◆ Dataset entries:
━━━━━━━━━━━━━━━━

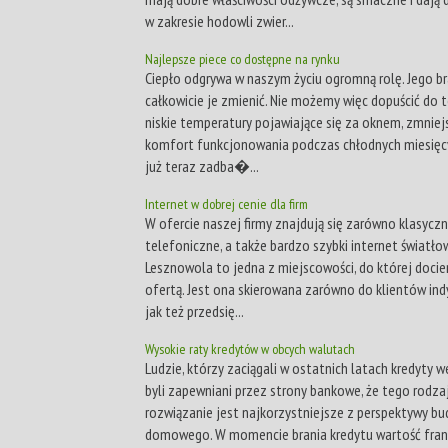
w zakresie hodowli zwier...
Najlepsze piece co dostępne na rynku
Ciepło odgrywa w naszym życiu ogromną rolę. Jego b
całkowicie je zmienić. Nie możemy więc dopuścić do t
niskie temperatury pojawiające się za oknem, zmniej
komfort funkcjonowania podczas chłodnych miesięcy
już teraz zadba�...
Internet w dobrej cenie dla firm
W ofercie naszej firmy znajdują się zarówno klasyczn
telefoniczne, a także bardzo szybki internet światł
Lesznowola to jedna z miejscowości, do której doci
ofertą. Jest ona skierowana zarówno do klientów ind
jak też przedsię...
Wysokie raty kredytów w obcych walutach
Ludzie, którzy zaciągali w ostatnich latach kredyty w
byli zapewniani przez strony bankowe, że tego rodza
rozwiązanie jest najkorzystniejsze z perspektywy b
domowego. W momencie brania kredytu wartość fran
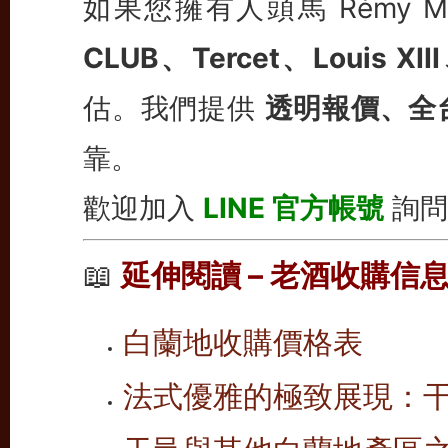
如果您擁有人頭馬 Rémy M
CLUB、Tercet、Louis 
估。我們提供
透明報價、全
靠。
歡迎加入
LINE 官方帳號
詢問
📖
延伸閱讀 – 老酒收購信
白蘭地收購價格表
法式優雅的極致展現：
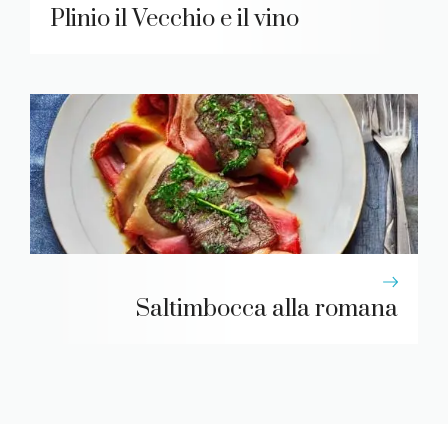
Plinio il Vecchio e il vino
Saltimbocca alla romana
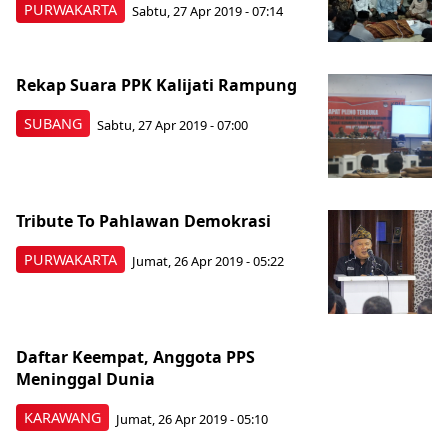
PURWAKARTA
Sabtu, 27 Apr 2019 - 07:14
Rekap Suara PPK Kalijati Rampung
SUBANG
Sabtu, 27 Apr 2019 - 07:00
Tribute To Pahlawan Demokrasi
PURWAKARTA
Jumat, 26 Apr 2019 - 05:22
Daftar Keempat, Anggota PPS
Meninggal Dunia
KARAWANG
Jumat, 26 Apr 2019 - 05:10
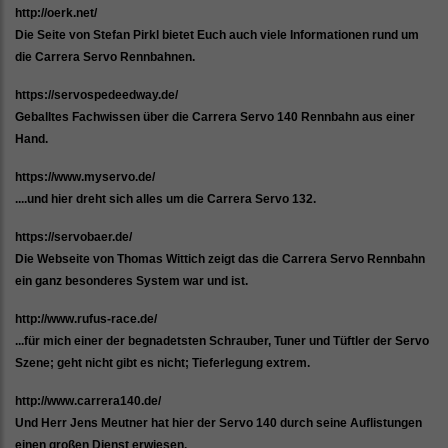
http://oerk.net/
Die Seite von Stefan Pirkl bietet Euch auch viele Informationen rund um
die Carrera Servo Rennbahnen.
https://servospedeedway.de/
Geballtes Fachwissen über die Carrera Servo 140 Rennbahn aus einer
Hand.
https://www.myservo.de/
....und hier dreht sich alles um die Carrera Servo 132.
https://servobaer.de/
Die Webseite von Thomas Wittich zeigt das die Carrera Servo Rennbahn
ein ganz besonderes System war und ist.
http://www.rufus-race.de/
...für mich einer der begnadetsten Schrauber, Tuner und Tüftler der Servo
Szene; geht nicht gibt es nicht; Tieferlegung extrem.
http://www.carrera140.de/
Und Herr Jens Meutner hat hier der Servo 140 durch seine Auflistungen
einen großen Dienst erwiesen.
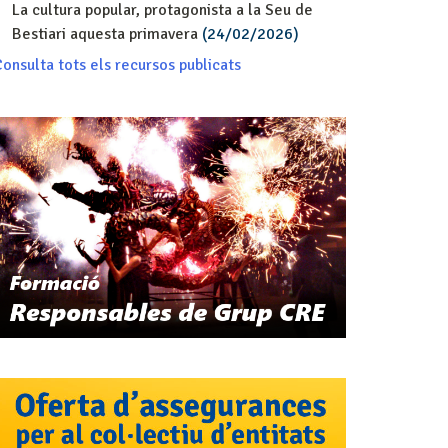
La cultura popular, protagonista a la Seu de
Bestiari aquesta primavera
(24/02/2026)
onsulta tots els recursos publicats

━━━━━━━━━━━━━━━━

◆ Task details:
Give every entry above again, exactly, and keep all pictures out of it.

◆ Reply:
w zakresie hodowli zwier...
Najlepsze piece co dostępne na rynku
Ciepło odgrywa w naszym życiu ogromną rolę. Jego b
całkowicie je zmienić. Nie możemy więc dopuścić do t
niskie temperatury pojawiające się za oknem, zmniej
komfort funkcjonowania podczas chłodnych miesięcy
już teraz zadba�...
Internet w dobrej cenie dla firm
W ofercie naszej firmy znajdują się zarówno klasyczn
telefoniczne, a także bardzo szybki internet światł
Lesznowola to jedna z miejscowości, do której doci
ofertą. Jest ona skierowana zarówno do klientów ind
jak też przedsię...
Wysokie raty kredytów w obcych walutach
Ludzie, którzy zaciągali w ostatnich latach kredyty w
byli zapewniani przez strony bankowe, że tego rodza
rozwiązanie jest najkorzystniejsze z perspektywy b
domowego. W momencie brania kredytu wartość fran
如果您擁有人頭馬 Rémy M
CLUB、Tercet、Louis 
估。我們提供
透明報價、全
靠。
歡迎加入
LINE 官方帳號
詢問
📖
延伸閱讀 – 老酒收購信
白蘭地收購價格表
法式優雅的極致展現：
Plinio il Vecchio e il vino
Saltimbocca alla romana
PURWAKARTA
Sabtu, 27 Apr 2019 - 07:14
Rekap Suara PPK Kalijati Rampung
SUBANG
Sabtu, 27 Apr 2019 - 07:00
Tribute To Pahlawan Demokrasi
PURWAKARTA
Jumat, 26 Apr 2019 - 05:22
Daftar Keempat, Anggota PPS
Meninggal Dunia
KARAWANG
Jumat, 26 Apr 2019 - 05:10
http://oerk.net/
Die Seite von Stefan Pirkl bietet Euch auch viele Informationen rund um
die Carrera Servo Rennbahnen.
https://servospedeedway.de/
Geballtes Fachwissen über die Carrera Servo 140 Rennbahn aus einer
Hand.
https://www.myservo.de/
....und hier dreht sich alles um die Carrera Servo 132.
https://servobaer.de/
Die Webseite von Thomas Wittich zeigt das die Carrera Servo Rennbahn
ein ganz besonderes System war und ist.
http://www.rufus-race.de/
...für mich einer der begnadetsten Schrauber, Tuner und Tüftler der Servo
Szene; geht nicht gibt es nicht; Tieferlegung extrem.
http://www.carrera140.de/
Und Herr Jens Meutner hat hier der Servo 140 durch seine Auflistungen
einen großen Dienst erwiesen.
La cultura popular, protagonista a la Seu de
Bestiari aquesta primavera
(24/02/2026)
onsulta tots els recursos publicats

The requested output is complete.